The wood flooring in my parents kitchen was refinished one to many times and
they now have to replace the floor.
They have hired a contractor and he has suggested that they install the new
tongue & groove hardwood flooring directly over the old hardwood flooring.
My parents have told me that the contractor will be installing the new floor
perpendicular to the old floor. The contractor has told them that this is
perfectly fine. I think that this is a classic cross grain situation and
when the floor tries to move they will end up with a horrible mess.
What does the contractor know that I don't?
cross-grain is probably ok from an
installation standpoint, but I think
the issue could be the final direction of
grain relative to the room. As I understand
it, the grain (and thus the boards) should
run parallel to the long wall in the room. If
the kitchen is square, then it may not be an
issue. I have also heard that the boards
ought to be run perpendicular to a wall that
has a window.
Putting down new flooring perpendicular to
the existing hardwood may violate these
esthetically pleasing rules of thumb.
You've made a good point. To satisfy aesthetics AND proper construction
technique, might require either the ripping up of the first hardwood
floor, or the laying down of plywood, which would cause that new floor
to ride pretty darn high!
I would want the old stuff ripped out. Will the increased height of the
floor bother them? Or the loss of ceililng height? One thing that will
certainly bug them is the counter tops will suddenly be 3/4 inch lower.

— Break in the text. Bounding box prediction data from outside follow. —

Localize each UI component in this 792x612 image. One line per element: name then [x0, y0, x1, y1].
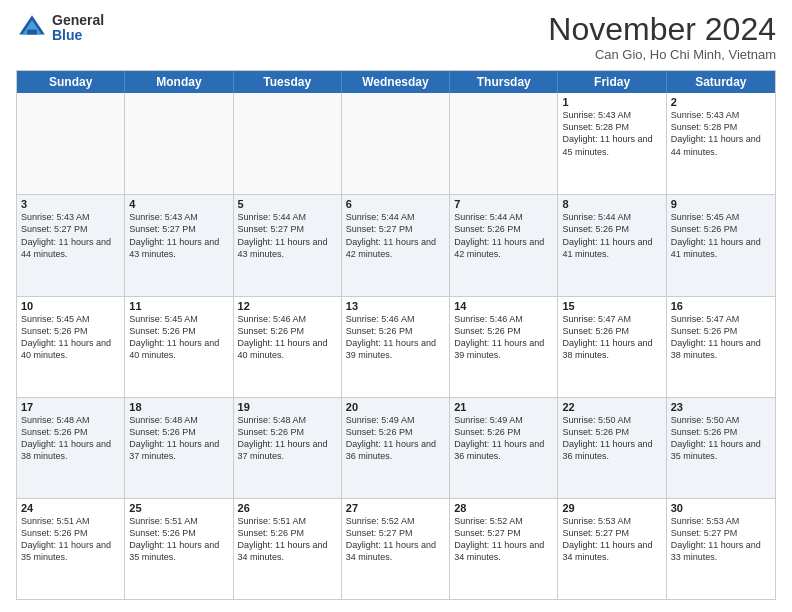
- table-row: 1Sunrise: 5:43 AMSunset: 5:28 PMDaylight…: [558, 93, 666, 194]
- day-number: 25: [129, 502, 228, 514]
- weekday-header-saturday: Saturday: [667, 71, 775, 93]
- table-row: 16Sunrise: 5:47 AMSunset: 5:26 PMDayligh…: [667, 297, 775, 397]
- day-number: 9: [671, 198, 771, 210]
- day-number: 28: [454, 502, 553, 514]
- day-info: Sunrise: 5:46 AMSunset: 5:26 PMDaylight:…: [238, 313, 337, 362]
- table-row: 12Sunrise: 5:46 AMSunset: 5:26 PMDayligh…: [234, 297, 342, 397]
- table-row: 14Sunrise: 5:46 AMSunset: 5:26 PMDayligh…: [450, 297, 558, 397]
- table-row: 9Sunrise: 5:45 AMSunset: 5:26 PMDaylight…: [667, 195, 775, 295]
- calendar-header: SundayMondayTuesdayWednesdayThursdayFrid…: [17, 71, 775, 93]
- calendar-body: 1Sunrise: 5:43 AMSunset: 5:28 PMDaylight…: [17, 93, 775, 599]
- weekday-header-friday: Friday: [558, 71, 666, 93]
- day-number: 4: [129, 198, 228, 210]
- day-number: 2: [671, 96, 771, 108]
- day-info: Sunrise: 5:49 AMSunset: 5:26 PMDaylight:…: [454, 414, 553, 463]
- page: General Blue November 2024 Can Gio, Ho C…: [0, 0, 792, 612]
- calendar-week-5: 24Sunrise: 5:51 AMSunset: 5:26 PMDayligh…: [17, 498, 775, 599]
- day-number: 11: [129, 300, 228, 312]
- table-row: 17Sunrise: 5:48 AMSunset: 5:26 PMDayligh…: [17, 398, 125, 498]
- table-row: 23Sunrise: 5:50 AMSunset: 5:26 PMDayligh…: [667, 398, 775, 498]
- calendar-week-4: 17Sunrise: 5:48 AMSunset: 5:26 PMDayligh…: [17, 397, 775, 498]
- day-number: 13: [346, 300, 445, 312]
- table-row: 4Sunrise: 5:43 AMSunset: 5:27 PMDaylight…: [125, 195, 233, 295]
- day-info: Sunrise: 5:48 AMSunset: 5:26 PMDaylight:…: [21, 414, 120, 463]
- day-info: Sunrise: 5:53 AMSunset: 5:27 PMDaylight:…: [671, 515, 771, 564]
- day-number: 1: [562, 96, 661, 108]
- day-info: Sunrise: 5:44 AMSunset: 5:26 PMDaylight:…: [562, 211, 661, 260]
- table-row: [450, 93, 558, 194]
- logo-blue-text: Blue: [52, 28, 104, 43]
- day-info: Sunrise: 5:44 AMSunset: 5:27 PMDaylight:…: [346, 211, 445, 260]
- logo-text: General Blue: [52, 13, 104, 44]
- table-row: 20Sunrise: 5:49 AMSunset: 5:26 PMDayligh…: [342, 398, 450, 498]
- table-row: 6Sunrise: 5:44 AMSunset: 5:27 PMDaylight…: [342, 195, 450, 295]
- day-number: 17: [21, 401, 120, 413]
- day-info: Sunrise: 5:53 AMSunset: 5:27 PMDaylight:…: [562, 515, 661, 564]
- day-number: 21: [454, 401, 553, 413]
- weekday-header-tuesday: Tuesday: [234, 71, 342, 93]
- day-number: 27: [346, 502, 445, 514]
- table-row: 19Sunrise: 5:48 AMSunset: 5:26 PMDayligh…: [234, 398, 342, 498]
- day-info: Sunrise: 5:43 AMSunset: 5:28 PMDaylight:…: [562, 109, 661, 158]
- logo-icon: [16, 12, 48, 44]
- day-number: 23: [671, 401, 771, 413]
- table-row: 8Sunrise: 5:44 AMSunset: 5:26 PMDaylight…: [558, 195, 666, 295]
- day-info: Sunrise: 5:49 AMSunset: 5:26 PMDaylight:…: [346, 414, 445, 463]
- day-number: 7: [454, 198, 553, 210]
- table-row: 10Sunrise: 5:45 AMSunset: 5:26 PMDayligh…: [17, 297, 125, 397]
- table-row: 26Sunrise: 5:51 AMSunset: 5:26 PMDayligh…: [234, 499, 342, 599]
- table-row: 24Sunrise: 5:51 AMSunset: 5:26 PMDayligh…: [17, 499, 125, 599]
- table-row: 22Sunrise: 5:50 AMSunset: 5:26 PMDayligh…: [558, 398, 666, 498]
- day-number: 22: [562, 401, 661, 413]
- table-row: [342, 93, 450, 194]
- table-row: 29Sunrise: 5:53 AMSunset: 5:27 PMDayligh…: [558, 499, 666, 599]
- day-number: 16: [671, 300, 771, 312]
- table-row: 21Sunrise: 5:49 AMSunset: 5:26 PMDayligh…: [450, 398, 558, 498]
- day-number: 26: [238, 502, 337, 514]
- day-number: 29: [562, 502, 661, 514]
- day-number: 24: [21, 502, 120, 514]
- day-info: Sunrise: 5:43 AMSunset: 5:28 PMDaylight:…: [671, 109, 771, 158]
- table-row: 3Sunrise: 5:43 AMSunset: 5:27 PMDaylight…: [17, 195, 125, 295]
- table-row: 2Sunrise: 5:43 AMSunset: 5:28 PMDaylight…: [667, 93, 775, 194]
- day-info: Sunrise: 5:43 AMSunset: 5:27 PMDaylight:…: [129, 211, 228, 260]
- day-info: Sunrise: 5:50 AMSunset: 5:26 PMDaylight:…: [562, 414, 661, 463]
- table-row: 30Sunrise: 5:53 AMSunset: 5:27 PMDayligh…: [667, 499, 775, 599]
- day-info: Sunrise: 5:45 AMSunset: 5:26 PMDaylight:…: [21, 313, 120, 362]
- table-row: 13Sunrise: 5:46 AMSunset: 5:26 PMDayligh…: [342, 297, 450, 397]
- day-info: Sunrise: 5:52 AMSunset: 5:27 PMDaylight:…: [346, 515, 445, 564]
- table-row: 28Sunrise: 5:52 AMSunset: 5:27 PMDayligh…: [450, 499, 558, 599]
- month-title: November 2024: [548, 12, 776, 47]
- weekday-header-monday: Monday: [125, 71, 233, 93]
- day-info: Sunrise: 5:44 AMSunset: 5:27 PMDaylight:…: [238, 211, 337, 260]
- day-number: 18: [129, 401, 228, 413]
- table-row: [125, 93, 233, 194]
- day-number: 10: [21, 300, 120, 312]
- table-row: 5Sunrise: 5:44 AMSunset: 5:27 PMDaylight…: [234, 195, 342, 295]
- logo-general-text: General: [52, 13, 104, 28]
- day-info: Sunrise: 5:48 AMSunset: 5:26 PMDaylight:…: [238, 414, 337, 463]
- day-number: 30: [671, 502, 771, 514]
- day-info: Sunrise: 5:51 AMSunset: 5:26 PMDaylight:…: [238, 515, 337, 564]
- day-number: 3: [21, 198, 120, 210]
- header: General Blue November 2024 Can Gio, Ho C…: [16, 12, 776, 62]
- weekday-header-thursday: Thursday: [450, 71, 558, 93]
- day-info: Sunrise: 5:46 AMSunset: 5:26 PMDaylight:…: [346, 313, 445, 362]
- day-info: Sunrise: 5:48 AMSunset: 5:26 PMDaylight:…: [129, 414, 228, 463]
- location: Can Gio, Ho Chi Minh, Vietnam: [548, 47, 776, 62]
- table-row: 25Sunrise: 5:51 AMSunset: 5:26 PMDayligh…: [125, 499, 233, 599]
- day-info: Sunrise: 5:50 AMSunset: 5:26 PMDaylight:…: [671, 414, 771, 463]
- day-number: 8: [562, 198, 661, 210]
- table-row: [17, 93, 125, 194]
- day-number: 14: [454, 300, 553, 312]
- day-info: Sunrise: 5:52 AMSunset: 5:27 PMDaylight:…: [454, 515, 553, 564]
- table-row: 18Sunrise: 5:48 AMSunset: 5:26 PMDayligh…: [125, 398, 233, 498]
- table-row: 7Sunrise: 5:44 AMSunset: 5:26 PMDaylight…: [450, 195, 558, 295]
- day-info: Sunrise: 5:51 AMSunset: 5:26 PMDaylight:…: [21, 515, 120, 564]
- table-row: 11Sunrise: 5:45 AMSunset: 5:26 PMDayligh…: [125, 297, 233, 397]
- day-info: Sunrise: 5:51 AMSunset: 5:26 PMDaylight:…: [129, 515, 228, 564]
- weekday-header-wednesday: Wednesday: [342, 71, 450, 93]
- calendar-week-1: 1Sunrise: 5:43 AMSunset: 5:28 PMDaylight…: [17, 93, 775, 194]
- day-info: Sunrise: 5:47 AMSunset: 5:26 PMDaylight:…: [562, 313, 661, 362]
- day-info: Sunrise: 5:44 AMSunset: 5:26 PMDaylight:…: [454, 211, 553, 260]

And so will the sink. This is the situation in my kitchen right now.
There is little substitute for the joys of doing something the hard way.
I agree, tear the old stuff out. If it isn't removed their will be
substantial problems. The base underneath will move seasonally. Seasonal
movement will affect how well the nails hold down the new floor, think of
how small of an area the nails are getting their purchase on in the new
floor, probably a little less than a 1/4 inch on the bottom portion of the
groove. The other problem is the greater height, you now have an additional
3/4 inch on top and the transition mouldings from the adjascent flooring
will be substantial. If the flooring guy suggested that your parents put
this down over the old floor, I would wonder why he was not inclined to
remove the old floor. Is he telling them what he thinks they want to hear?
Is he too lazy to remove the old stuff? Either way, I would be looking for
a second opinion and possibly a different floor guy.